This then allowed the Community Servers to focus completely on their assigned task: managing the presence data and passing messages for our very large community. And, because the Community Servers act as a single logical server, as the following diagram shows, there was no need to deploy an instance of DB2 for each Community Server, they all share the single deployed instance servicing all 330,000 IBM employees.

Community Servers diagram

Life in the fast lane
Although we thoroughly tested the environment before switching our user community to it, in the weeks since the Sametime 3 deployment we have “live” stress tested the environment, reaching peak concurrent user loads of nearly 120,000 users. We have achieved ”life in the fast lane.”

Just like the wind tunnels and proving grounds the car companies use, we also did in fact very thoroughly test the software before we let our population use it. Our testing started with the Lotus Product Introduction Engineering (PIE) group. This team constructed an environment that was a mirror of the IBM infrastructure design and performed a wide range of functional tests as the starting point.

The next step was to drive an artificial end user workload against the environment to measure overall stability and performance as a means to prepare for the third step. The end user load is generated by “robots” that are designed to simulate user logon/logoff, message exchange, buddy list updates, and status change with the goal of approximating the load the production system will face. In this next step, the proving grounds begin to simulate more closely real world conditions; in fact, the load is applied across the wide-area network to the systems at the service delivery center that would actually become the production environment. The remote stress test is the key difference that makes this last road test more representative of real world conditions. (See the Performance Perspectives column, "Sametime 3 vs 1.5.5 performance comparison."

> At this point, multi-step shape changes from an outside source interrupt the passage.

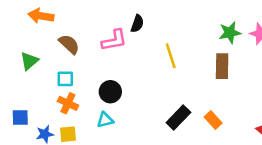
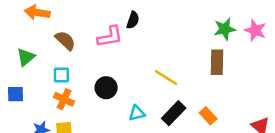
yellow line: (171, 56) -> (166, 78), moved, turned -40
blue square: (20, 117) -> (16, 94), moved
cyan triangle: (105, 120) -> (137, 113), moved

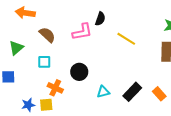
yellow line: (166, 78) -> (126, 39), moved
orange cross: (64, 99) -> (55, 88), moved

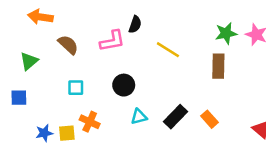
cyan square: (44, 62) -> (76, 88), moved
black circle: (79, 72) -> (124, 85), moved
orange cross: (55, 88) -> (90, 122), moved

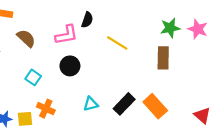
black circle: (124, 85) -> (70, 66), moved
cyan square: (76, 88) -> (33, 77), turned 35
orange rectangle: (210, 119) -> (155, 106), size x1.5

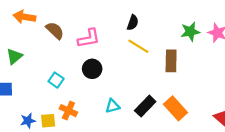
black semicircle: (87, 20) -> (133, 23), moved
brown semicircle: (26, 38) -> (55, 30), moved
brown rectangle: (163, 58) -> (171, 61), moved

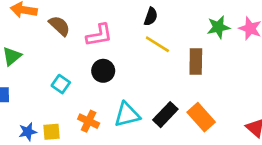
cyan triangle: (112, 106) -> (127, 115), size x1.5
orange cross: (68, 111) -> (89, 121), moved

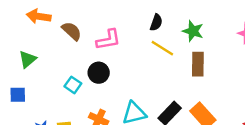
green star: (218, 27) -> (193, 31), moved, turned 30
black circle: (103, 71) -> (99, 73), moved

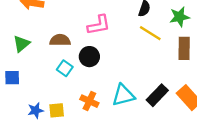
brown semicircle: (72, 31) -> (60, 40), moved, turned -42
green star: (193, 31) -> (179, 17), turned -30

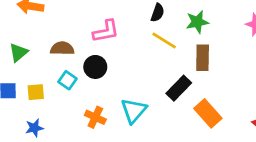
cyan triangle: (123, 95) -> (134, 111), turned -35
black rectangle: (157, 95) -> (179, 88), moved
yellow square: (57, 110) -> (36, 92), moved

Using the Network Dispatcher Advisors
Like most car owners, we are not content to simply leave well enough alone; tuning and improving our investment are continuous goals. Our team continues to make our environment even more “roadworthy,” while at the same time adding new capabilities. To make our environment more roadworthy, we are preparing to use WebSphere Edge Server Network Dispatcher on the front-end of our instant messaging environment. This isn't simply the stock version of the product—we are developing (and will have tested by the time you read this) Network Dispatcher Advisors. These advisors are small Java programs that provide the Network Dispatcher critical information regarding the relative health of each of the MUX servers. Why is this important? The advisors not only help the Network Dispatcher determine the best MUX servers to pass connections to, but they also help decide if a connection should go to a particular MUX server at all. This prevents end user connections from being passed to a failing or failed MUX server, providing the user a smoother ride.

The Edge Servers act like a fuel pump, delivering just the right amount of fuel to the engine. In our case, the fuel is actually end user connections. When an end user connects to our environment, he does not connect to a single discrete server. Messaging.ibm.com is a high-level DNS entry for our entire environment. In our case, messaging.ibm.com maps to the IP address for a primary ND (Edge Server Network Dispatcher).

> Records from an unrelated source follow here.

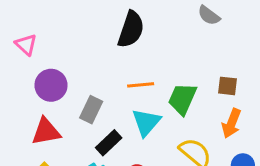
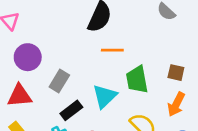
orange line: (141, 85) -> (112, 50), moved
green trapezoid: (182, 99) -> (137, 80), turned -40

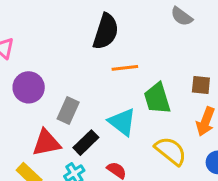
red triangle: (20, 96) -> (46, 143), moved
cyan triangle: (105, 96) -> (122, 122), turned -32

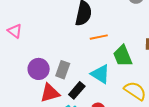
purple circle: (29, 87) -> (39, 69), moved

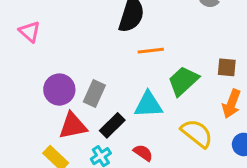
green trapezoid: (123, 56) -> (183, 81), turned 65
cyan triangle: (100, 74) -> (148, 105), turned -40

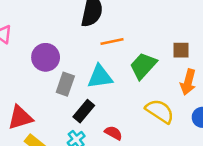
purple circle: (59, 90) -> (46, 57), moved
cyan triangle: (148, 105) -> (100, 77), moved
red triangle: (73, 126) -> (20, 117), moved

This Network Dispatcher performs two major functions. First, it determines whether the MUX server is up and functional. Second, the ND measures the response time of each MUX and compares the response times. This insures the connection is never passed to an unresponsive MUX and instead is delivered to the most available MUX in the MUX server pool. In this way, the environment not only enjoys redundant capacity, but is also highly available due to the failover and load balancing introduced through the use of Edge Server Network Dispatcher.

For features new to IBM, testing is under way to determine how best to scale and deploy instant meeting capability, the new IM Gateway and Sametime Everyplace.

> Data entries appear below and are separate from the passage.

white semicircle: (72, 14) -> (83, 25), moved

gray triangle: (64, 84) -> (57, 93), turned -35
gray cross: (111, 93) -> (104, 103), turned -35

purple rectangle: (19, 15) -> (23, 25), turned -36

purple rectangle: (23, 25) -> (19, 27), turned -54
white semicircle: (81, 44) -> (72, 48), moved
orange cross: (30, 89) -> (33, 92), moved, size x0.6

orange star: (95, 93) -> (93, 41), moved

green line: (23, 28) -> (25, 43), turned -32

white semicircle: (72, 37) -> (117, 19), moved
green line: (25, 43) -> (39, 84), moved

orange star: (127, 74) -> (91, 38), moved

Instant meetings and the IM Gateway @ IBM
In the case of Instant Meetings, we load new services on our Community Servers called “place providers.” Place providers are services that route end user connections to the proper location for each “activity provider.” An activity, in this case, can be instant messaging, instant meetings, or scheduled meetings. IBM’s Community Servers are configured to support only one activity, that being the instant messaging role. However, place providers are configured to pass other types of connection requests on to the new Sametime 3 Enterprise Meeting Server (EMS). The EMS acts as a front-end proxy for all meeting services. This means that an instant meeting request initiated through the Sametime Connect 3 client is routed to the EMS, which in turn locates an activity provider configured to supply instant meeting services with the same scenario in place for scheduling larger meetings—our sport utility carries people and luggage, while the eMeetings infrastructure includes the trucks and trains that carry the heavier meeting loads.

Meeting Servers diagram

Crossing the IM Gateway
The IM Gateway is increasingly viewed as an important means to keep in close contact with our business partners—“real time.” In essence, the IM Gateway becomes a secure proxy or private highway between corporate instant messaging infrastructures. With Sametime 3, we have the capability to deploy a “custom” Community Server that will also run the gateway process. This process sends and receives messages through a "connector server," the component that acts as the intermediary between the instant messaging environments of two companies. The Community Services component of this custom Community Server exchanges the messages and presence data with the rest of the internal IBM instant messaging environment. We are currently preparing this component for stress testing to insure we deploy with sufficient capacity to meet the internal demand. Our functional testing and pilot will be accomplished by bridging the existing IBM Sametime environment to the new IBM Research Community using the gateway, while the PIE team will again drive testing.

IM Gateway diagram

Sametime Everyplace @ IBM
Sametime Everyplace (STEP) is a tool that allows your pervasive computing device to access Sametime. A device registered to the owner uses the STEP server as a proxy to access standard infrastructure, allowing the user to exchange messages with users of the standard client. Using a specialized Community Server and Domino Everyplace SMS, short message service (SMS) messages are passed from Sametime Everyplace to the SMS carrier the pervasive device is using, while incoming messages are transformed from wireless access protocol (WAP) to TCP/IP-HTTP. This becomes very useful when the end user is literally on the open road and must maintain communication with the team back in the office. This tool is currently deployed as an extended pilot while we complete the stress testing.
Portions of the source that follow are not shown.